# Found 66 within 20 minuted of the cities...



## theswede (May 24, 2014)

Found these last night...it's on!


----------



## yogaguy (May 8, 2015)

any particular direction from the cities?


----------



## shroomtrooper (May 12, 2013)

Not north .


----------



## shroom god (Apr 24, 2014)

TheSwede is on the board! Nice job. All under one tree? Elm, and hilltop with full sun? 

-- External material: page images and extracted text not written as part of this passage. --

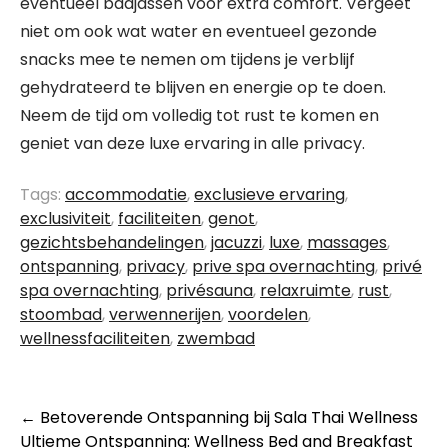
eventueel badjassen voor extra comfort. Vergeet
niet om ook wat water en eventueel gezonde
snacks mee te nemen om tijdens je verblijf
gehydrateerd te blijven en energie op te doen.
Neem de tijd om volledig tot rust te komen en
geniet van deze luxe ervaring in alle privacy.
Tags:
accommodatie
,
exclusieve ervaring
,
exclusiviteit
,
faciliteiten
,
genot
,
gezichtsbehandelingen
,
jacuzzi
,
luxe
,
massages
,
ontspanning
,
privacy
,
prive spa overnachting
,
privé
spa overnachting
,
privésauna
,
relaxruimte
,
rust
,
stoombad
,
verwennerijen
,
voordelen
,
wellnessfaciliteiten
,
zwembad
Berichtnavigatie
←
Betoverende Ontspanning bij Sala Thai Wellness
Ultieme Ontspanning: Wellness Bed and Breakfast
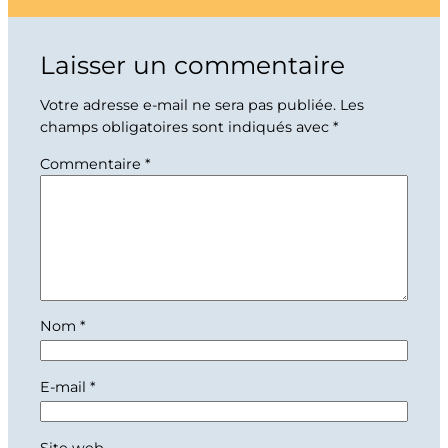
Laisser un commentaire
Votre adresse e-mail ne sera pas publiée.
Les
champs obligatoires sont indiqués avec
*
Commentaire
*
Nom
*
E-mail
*
Site web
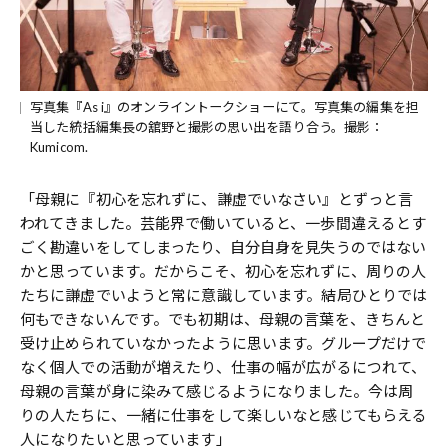
写真集『As i』のオンライントークショーにて。写真集の編集を担
当した統括編集長の舘野と撮影の思い出を語り合う。撮影：
Kumicom.
「母親に『初心を忘れずに、謙虚でいなさい』とずっと言
われてきました。芸能界で働いていると、一歩間違えるとす
ごく勘違いをしてしまったり、自分自身を見失うのではない
かと思っています。だからこそ、初心を忘れずに、周りの人
たちに謙虚でいようと常に意識しています。結局ひとりでは
何もできないんです。でも初期は、母親の言葉を、きちんと
受け止められていなかったように思います。グループだけで
なく個人での活動が増えたり、仕事の幅が広がるにつれて、
母親の言葉が身に染みて感じるようになりました。今は周
りの人たちに、一緒に仕事をして楽しいなと感じてもらえる
人になりたいと思っています」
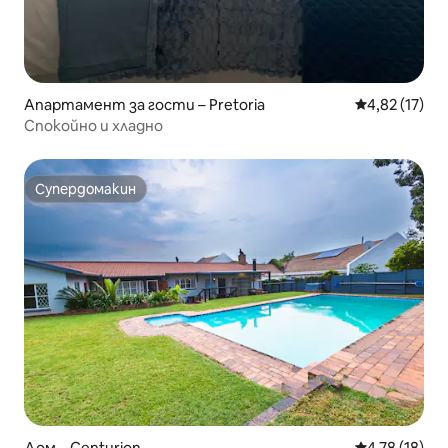
Апартамент за гости – Pretoria
Средна оценк
4,82 (17)
Спокойно и хладно
Супердомакин
Супердомакин
Дом – Centurion
Средна оценк
4,78 (18)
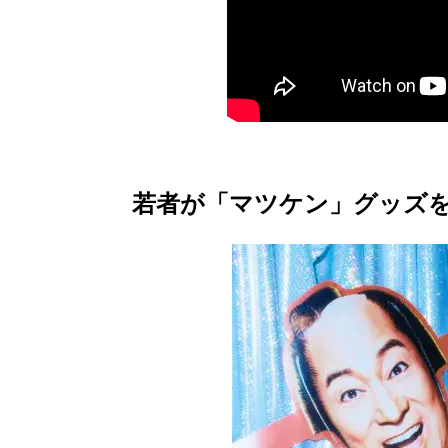
若者が「マツケン」グッズ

Shroomtrooper, you've timed your vacation pretty well. It's coming to a close here in my neck of the woods, but northern tier counties in IA should be good for another week. My freezer is full and I've dried several pounds to package up and send to friends. I've walked so many miles over so many hours and seen so many wondrous things and felt so renewed again. I hope your searches go as well.


----------



## shroomtrooper (May 12, 2013)

My timing is good if I go south, just babies where I am. So I went south hour or so and first spot got 45. Not bad for a new spot. I never find any on river flood plains, but after I found a few checked the flood plain and under 1 giant dead elm, I found 8 real nice yellows. Lots of other dead elms but nothing under them. I wonder if the younger dead elms had a opportunity to get a relationship with the spores before flooding out, where as the older elm had many more years to get a mycorrhizal relationship. Just a thought. Because so many dead elms and only 1 tree. Unless I go back I will never know if I was just too early for the younger ones. Fun going on the road, reminds me of grouse hunting up north.


----------



## mzter shroom (Apr 24, 2014)

Really shroomster, some of my best spots are river flood plains found about 4 lbs in 3 hours last year on one. It most likely depends on how long the plain took to recede in any particular year.


----------



## crazymushroomguy (Apr 14, 2014)

That's interesting, I generally avoid the floodplains due to sandy mushrooms...is there a way to get rid of it? Never been able to remove all the grit, makes for an unpleasant bite.


----------